It’s hard to beat asters when it comes to sheer beauty, and growing asters in containers is a cinch as long as you meet all the plant’s growing conditions. What better way to brighten up a deck or patio when most flowers are winding down for the season? Let’s explore how to grow asters in containers.
Aster Container Growing
Use a container with plenty of space for the roots to grow. However, avoid overly large containers, as a large amount of potting mix holds excess water that may result in root rot. It’s always better to repot when the plant outgrows its container.
Be sure the container has at least one drainage hole in the bottom. Cover the hole with mesh or a paper coffee filter to prevent loss of potting mix through the hole.
Fill the container with a lightweight commercial potting mix. Never use garden soil, which compacts and doesn’t allow free passage of water and nutrients.
Water asters immediately after planting.
Place the container where the asters are exposed to six to eight hours of full sunlight per day.
Aster Care for Containers
Check the container daily during warm weather and water as needed to keep the soil moist, but never soggy. Keep in mind that asters prefer soil a little on the dry side. A 1 to 2 inch (2.5 to 5 cm.) layer of mulch will help with moisture retention.
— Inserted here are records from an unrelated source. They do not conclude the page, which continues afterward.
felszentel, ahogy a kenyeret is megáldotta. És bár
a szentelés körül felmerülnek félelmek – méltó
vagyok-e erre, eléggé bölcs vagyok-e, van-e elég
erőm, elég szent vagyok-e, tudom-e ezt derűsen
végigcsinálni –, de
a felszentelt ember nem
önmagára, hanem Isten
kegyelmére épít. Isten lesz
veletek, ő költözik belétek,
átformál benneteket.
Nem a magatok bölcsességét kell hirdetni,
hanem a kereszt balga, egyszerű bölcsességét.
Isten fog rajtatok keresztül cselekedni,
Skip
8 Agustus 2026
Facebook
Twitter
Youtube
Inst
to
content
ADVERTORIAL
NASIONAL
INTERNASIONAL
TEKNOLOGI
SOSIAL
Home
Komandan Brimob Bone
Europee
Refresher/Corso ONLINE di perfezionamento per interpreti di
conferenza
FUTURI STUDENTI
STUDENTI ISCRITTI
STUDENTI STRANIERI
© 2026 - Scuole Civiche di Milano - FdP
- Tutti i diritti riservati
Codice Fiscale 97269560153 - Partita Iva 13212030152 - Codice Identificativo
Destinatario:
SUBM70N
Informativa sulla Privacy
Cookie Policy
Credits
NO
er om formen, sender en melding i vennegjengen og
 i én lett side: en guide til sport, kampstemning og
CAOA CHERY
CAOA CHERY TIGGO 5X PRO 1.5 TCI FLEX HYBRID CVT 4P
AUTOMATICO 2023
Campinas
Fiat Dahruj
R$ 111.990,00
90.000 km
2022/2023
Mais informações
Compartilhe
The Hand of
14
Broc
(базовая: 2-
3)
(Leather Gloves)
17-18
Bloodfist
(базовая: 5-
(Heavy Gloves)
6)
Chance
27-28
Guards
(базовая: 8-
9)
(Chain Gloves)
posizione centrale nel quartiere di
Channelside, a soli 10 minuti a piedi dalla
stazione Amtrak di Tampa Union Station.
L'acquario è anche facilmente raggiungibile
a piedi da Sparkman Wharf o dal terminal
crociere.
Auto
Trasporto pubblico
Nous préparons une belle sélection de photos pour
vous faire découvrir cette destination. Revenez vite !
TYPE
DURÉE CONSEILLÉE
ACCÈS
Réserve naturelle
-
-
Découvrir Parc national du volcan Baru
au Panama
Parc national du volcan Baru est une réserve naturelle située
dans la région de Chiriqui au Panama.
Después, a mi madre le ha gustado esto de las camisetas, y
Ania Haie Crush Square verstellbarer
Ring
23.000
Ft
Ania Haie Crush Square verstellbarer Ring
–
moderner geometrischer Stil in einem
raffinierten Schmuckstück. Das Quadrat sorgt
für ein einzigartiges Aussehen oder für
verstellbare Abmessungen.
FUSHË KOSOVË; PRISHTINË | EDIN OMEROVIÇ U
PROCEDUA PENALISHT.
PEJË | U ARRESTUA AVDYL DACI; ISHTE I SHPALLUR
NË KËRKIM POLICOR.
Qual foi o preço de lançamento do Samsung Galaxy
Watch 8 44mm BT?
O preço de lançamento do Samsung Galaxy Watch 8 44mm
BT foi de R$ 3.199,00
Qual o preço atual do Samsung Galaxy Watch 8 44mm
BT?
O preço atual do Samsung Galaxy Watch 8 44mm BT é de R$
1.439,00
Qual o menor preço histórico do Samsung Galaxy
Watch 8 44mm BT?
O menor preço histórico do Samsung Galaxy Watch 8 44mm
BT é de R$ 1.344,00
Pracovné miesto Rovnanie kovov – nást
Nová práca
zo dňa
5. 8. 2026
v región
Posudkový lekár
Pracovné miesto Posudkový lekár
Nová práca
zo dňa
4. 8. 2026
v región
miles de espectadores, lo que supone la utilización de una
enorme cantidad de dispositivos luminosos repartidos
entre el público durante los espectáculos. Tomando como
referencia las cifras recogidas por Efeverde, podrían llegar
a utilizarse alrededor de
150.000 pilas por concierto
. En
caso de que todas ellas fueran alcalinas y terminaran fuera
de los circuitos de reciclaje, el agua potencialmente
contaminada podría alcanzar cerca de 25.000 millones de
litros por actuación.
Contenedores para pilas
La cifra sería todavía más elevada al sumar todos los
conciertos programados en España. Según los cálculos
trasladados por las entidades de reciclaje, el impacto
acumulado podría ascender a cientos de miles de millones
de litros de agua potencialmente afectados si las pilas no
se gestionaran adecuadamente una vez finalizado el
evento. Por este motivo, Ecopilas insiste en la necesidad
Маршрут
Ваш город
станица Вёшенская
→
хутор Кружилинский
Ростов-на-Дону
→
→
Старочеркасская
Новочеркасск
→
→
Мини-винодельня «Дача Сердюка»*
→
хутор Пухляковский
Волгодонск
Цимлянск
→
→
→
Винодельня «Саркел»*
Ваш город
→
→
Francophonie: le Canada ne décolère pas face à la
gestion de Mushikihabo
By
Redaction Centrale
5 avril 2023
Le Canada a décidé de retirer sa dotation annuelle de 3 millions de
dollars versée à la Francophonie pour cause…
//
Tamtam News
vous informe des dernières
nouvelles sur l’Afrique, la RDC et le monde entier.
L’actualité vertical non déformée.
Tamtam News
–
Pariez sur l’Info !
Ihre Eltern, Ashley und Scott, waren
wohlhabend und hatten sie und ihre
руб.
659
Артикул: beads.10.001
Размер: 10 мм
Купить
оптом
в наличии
Feed asters monthly throughout the growing season. Alternatively, mix a small amount of slow-release fertilizer into the potting mix at planting time.
Remove spent blooms as soon as they wilt. Otherwise, the plant will go to seed and blooming will rapidly decrease.
Watch for pests, such as spider mites and aphids. Both are easily controlled by using an insecticidal soap spray. However, never spray the plants on hot days, or when the sun is directly on the plant.